Он записал эту фразу, прочел и вдруг подумал: Верещагин видел свое небо, и я вижу свое небо, но оба мы увидели одно небо, иначе, почему я вспомнил его картину? Тогда все наоборот — у всех одно небо. Но на самом деле небо действительно разное — в Тифлисе одно, в Москве другое, на Востоке, где был Верещагин, третье… Черт знает что! В философии я слаб, подумал он с огорчением, не может быть, чтоб что-то было одновременно и общим и разным, а все оттого, что смотрю в окно, вместо того чтобы писать.
Накануне вечером Соня читала вслух «Мцыри», потом он удивлялся тому, как русский человек Лермонтов хорошо понял характер кавказца, и Соня тут же попросила его все это написать — о характере кавказца и о Мцыри. Утром Соня ушла в больницу, а он сел за стол и сразу написал то, о чем подумал еще вечером, после того, как она закончила читать: «Мцыри, как видно из повести, начиная с первых дней монастырской жизни и кончая своей смертью, являлся натурой, неспособной к суровой монастырской жизни. Он стремился к свободной боевой жизни, и если ему не изменили бы его слабые силы, то он добровольно никогда не вернулся бы в монастырь». Потом ему захотелось пересказать все своими словами, и он дошел до того места, где Мцыри победил барса, и вспомнил, что такая же схватка есть в поэме Руставели, и вспомнил, что о Руставели ему рассказывал Сталин. Когда это было?

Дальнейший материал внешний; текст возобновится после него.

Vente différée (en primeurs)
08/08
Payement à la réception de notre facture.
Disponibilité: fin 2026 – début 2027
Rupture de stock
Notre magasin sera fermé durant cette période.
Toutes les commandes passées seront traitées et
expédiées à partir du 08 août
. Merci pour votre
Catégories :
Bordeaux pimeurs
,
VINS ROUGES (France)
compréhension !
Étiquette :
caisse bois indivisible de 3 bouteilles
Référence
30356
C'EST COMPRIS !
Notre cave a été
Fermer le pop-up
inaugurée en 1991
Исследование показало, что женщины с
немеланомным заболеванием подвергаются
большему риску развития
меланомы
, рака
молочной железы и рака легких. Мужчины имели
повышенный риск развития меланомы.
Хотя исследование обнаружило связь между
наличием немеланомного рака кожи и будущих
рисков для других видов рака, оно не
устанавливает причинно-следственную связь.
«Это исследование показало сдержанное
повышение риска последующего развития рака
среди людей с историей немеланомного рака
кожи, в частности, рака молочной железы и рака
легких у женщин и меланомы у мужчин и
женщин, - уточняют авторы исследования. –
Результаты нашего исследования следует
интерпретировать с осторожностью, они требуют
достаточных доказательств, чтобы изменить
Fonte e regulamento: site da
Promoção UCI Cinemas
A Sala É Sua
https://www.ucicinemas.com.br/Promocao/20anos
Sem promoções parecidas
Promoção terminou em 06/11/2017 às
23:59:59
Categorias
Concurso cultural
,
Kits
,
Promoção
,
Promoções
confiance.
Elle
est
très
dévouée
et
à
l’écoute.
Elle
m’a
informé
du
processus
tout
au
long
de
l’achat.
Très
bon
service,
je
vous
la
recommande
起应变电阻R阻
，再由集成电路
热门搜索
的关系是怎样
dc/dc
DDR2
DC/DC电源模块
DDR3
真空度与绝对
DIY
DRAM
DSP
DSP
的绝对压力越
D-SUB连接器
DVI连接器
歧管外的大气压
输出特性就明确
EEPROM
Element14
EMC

Он два раза приезжал к тете Лизе, в первый раз — когда еще была жива мать. Сталин был и в первый раз и во второй. Тетя Лиза взяла его репетитором. Сталин был еще не Сталин, а Коба, семинарист, его исключили из духовной семинарии, он работал вычислителем-наблюдателем в обсерватории и подрабатывал частными уроками. С ним приходил Гига Годзиев, тоже бывший семинарист. Гига был на голову выше Сталина и как будто чувствовал в этом свою вину перед ним, и даже во время урока, объясняя что-то, заглядывал Сталину в лицо и спрашивал глазами: правильно, можно дальше? А Сталин не смотрел на него. Он смотрел в сторону и всегда думал о чем-то своем; то, о чем он думал, видно, было настолько важно и сложно, что все остальное, о чем говорили с ним, было для него пустяком, и поэтому, когда его спрашивали о чем-нибудь, он отвечал: «Это очень просто» — и улыбался, будто усмехался — чем занимаетесь, на что тратите время, такая простая вещь… Но ничего не объяснял. Сталин был мал ростом, но никогда не смотрел вверх. Вероятно, он и на небо не смотрел и поэтому не мог думать, что небо одновременно и общее и разное. Сталин любил во всем ясность и ясные слова, которые не требовали объяснений. Когда разгромили первую тифлисскую демонстрацию и все, кому удалось скрыться, собрались вечером в церкви на Мтацминда, Сталин сказал: рабочие должны знать, что они победили.